La question à poser à l’éditeur
« La convention est-elle générée à partir de la réservation, et la signature est-elle possible en ligne ? » Puis : « Que se passe-t-il si elle n’est pas signée la veille du créneau ? » La bonne réponse décrit un blocage de l’accès, pas un simple rappel.
Le piège fréquent
Le modèle de traitement de texte rempli à la main depuis l’écran, avec les erreurs de recopie qui vont avec. Second piège : la convention signée après l’occupation, donc sans portée pratique le jour où un dégât est constaté.
État des lieux entrant et sortant
L’état des lieux protège la commune et l’usager. Il doit reposer sur des faits datés.
Le besoin
Il se fait à deux moments : avant la remise et après la restitution. Sur une salle très occupée, plusieurs occupants se succèdent dans la même journée. Il faut savoir qui est entré, à quelle heure et jusqu’à quand pour attribuer un dégât au bon créneau. Les photos, la signature et le caractère contradictoire font le reste. Un logiciel utile fournit des états des lieux appuyés sur l’historique des accès, sans que personne ait à noter les heures.
La question à poser à l’éditeur
« Quelles informations le logiciel me donne-t-il quand une dégradation est constatée le lundi matin ? » Une réponse utile parle d’un historique horodaté des entrées et, si le site est équipé de caméras compatibles, d’images liées aux accès.
Le piège fréquent
Un formulaire d’état des lieux dans le logiciel, mais aucune donnée d’accès pour l’appuyer. Le formulaire est bien présenté et la discussion se fait toujours de mémoire, entre des personnes qui habitent la même commune.
Communication à l’usager : confirmations, rappels, consignes
L’usager doit recevoir la confirmation, le rappel et les consignes sans qu’un agent les rédige.
Le besoin
Quatre messages au minimum. La confirmation, avec le récapitulatif et le justificatif de paiement. Le rappel avant le créneau, avec les consignes : tri des déchets, extinction des lumières, respect du voisinage, heure de fin. L’envoi du code d’accès, au bon moment et pas des semaines avant. Le message d’annulation, avec les conditions de remboursement. Par courriel et par SMS, car la personne qui arrive devant la porte le samedi soir n’ouvre pas sa messagerie.

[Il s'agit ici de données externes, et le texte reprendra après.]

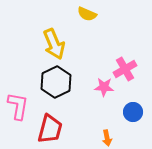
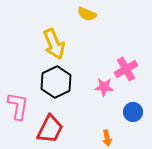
pink cross: moved 1 px right
red trapezoid: rotated 12 degrees clockwise
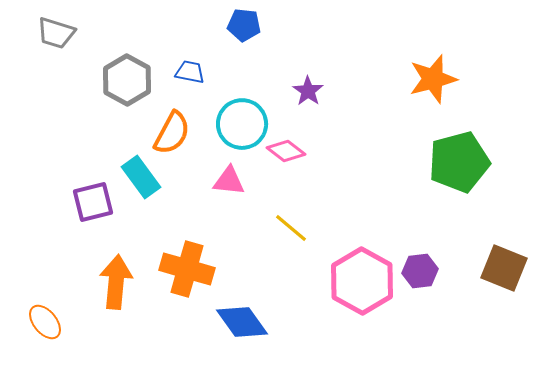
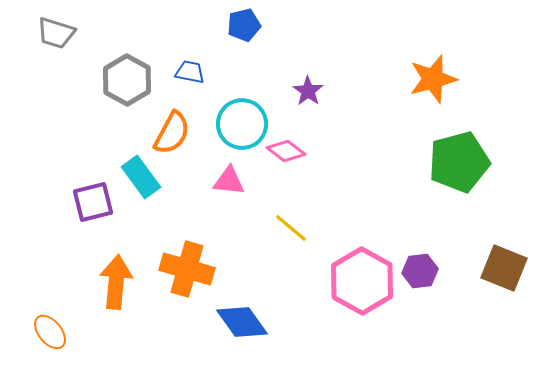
blue pentagon: rotated 20 degrees counterclockwise
orange ellipse: moved 5 px right, 10 px down
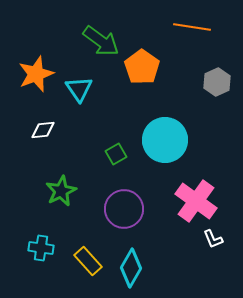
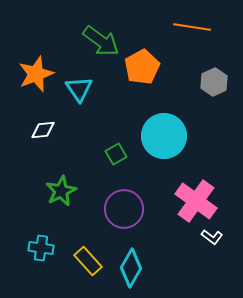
orange pentagon: rotated 8 degrees clockwise
gray hexagon: moved 3 px left
cyan circle: moved 1 px left, 4 px up
white L-shape: moved 1 px left, 2 px up; rotated 30 degrees counterclockwise
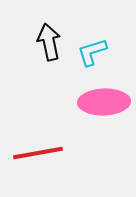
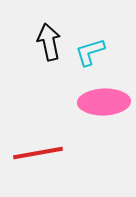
cyan L-shape: moved 2 px left
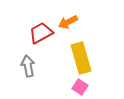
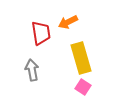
red trapezoid: rotated 110 degrees clockwise
gray arrow: moved 4 px right, 4 px down
pink square: moved 3 px right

La question à poser à l’éditeur
« Quels messages partent automatiquement, à quel moment, et peut-on modifier leur texte équipement par équipement ? » Demandez si le justificatif de paiement est joint à la confirmation et si les consignes de la salle des fêtes diffèrent de celles du gymnase.
Le piège fréquent
Des messages standard, non modifiables, signés du nom de l’éditeur. Et la consigne envoyée trop tôt, au moment de la réservation, oubliée deux mois plus tard le jour de la location.

Marque blanche et intégration au site de la commune
L’habitant réserve depuis le site de la commune, aux couleurs de la commune. Il ne doit pas avoir l’impression de changer de site.
Le besoin
La marque blanche est la possibilité d’afficher le service sous l’identité de la commune, sans logo ni nom de l’éditeur visible pour l’usager. La page de réservation s’intègre au site municipal ou se relie depuis le portail citoyen. Elle fonctionne sur téléphone, dans le navigateur, sans application à télécharger, car la majorité des demandes arrivent depuis un téléphone.
La question à poser à l’éditeur
« Comment intégrez-vous la page de réservation au site de la commune, et que voit l’habitant sur son téléphone ? » Vérifiez la réponse pendant la démonstration, sur un téléphone, en réservant vous-même un créneau de bout en bout.
Le piège fréquent
Le lien vers un portail de l’éditeur, avec son nom et ses couleurs, qui demande à l’habitant de créer un compte avant de voir les disponibilités. Le compte obligatoire est la première cause d’abandon d’une réservation en ligne.
Contrôle d’accès : natif ou via intégrateur ?
Un logiciel de réservation peut piloter les droits d’accès de deux façons. Nativement, quand la plateforme commande elle-même le clavier à code, le lecteur de badge ou la gâche de la salle. Via un intégrateur, quand un tiers relie le logiciel de réservation à un système de contrôle d’accès distinct. La différence se mesure en coût, en délai, en nombre d’interlocuteurs et en responsabilité quand la porte ne s’ouvre pas.
Le besoin
Le droit d’entrer doit suivre le créneau : l’usager entre à l’heure de début, l’accès cesse à la fin. Sans cela, la clé revient, avec la remise du vendredi soir et la restitution du lundi matin. La commune dispose souvent déjà d’un équipement, clavier à code, gâche, portail. Le logiciel doit s’y adapter avant d’envisager du matériel neuf.
La question à poser à l’éditeur
« Qui pilote l’équipement de la porte : vous, ou un intégrateur ? » Puis : « Combien d’interlocuteurs en cas de panne un samedi ? » Enfin : « Quel délai et quel coût pour raccorder ce qui est en place ? » ASLOT pilote l’accès nativement, depuis la même plateforme que la réservation et le paiement ; la page contrôle d’accès et réservation en ligne décrit ce que cela change pour l’usager et pour la commune.
Le piège fréquent
Deux contrats, deux supports, et personne de responsable quand la porte reste fermée devant quarante invités. Le second piège est le remplacement complet des équipements alors que l’existant était pilotable.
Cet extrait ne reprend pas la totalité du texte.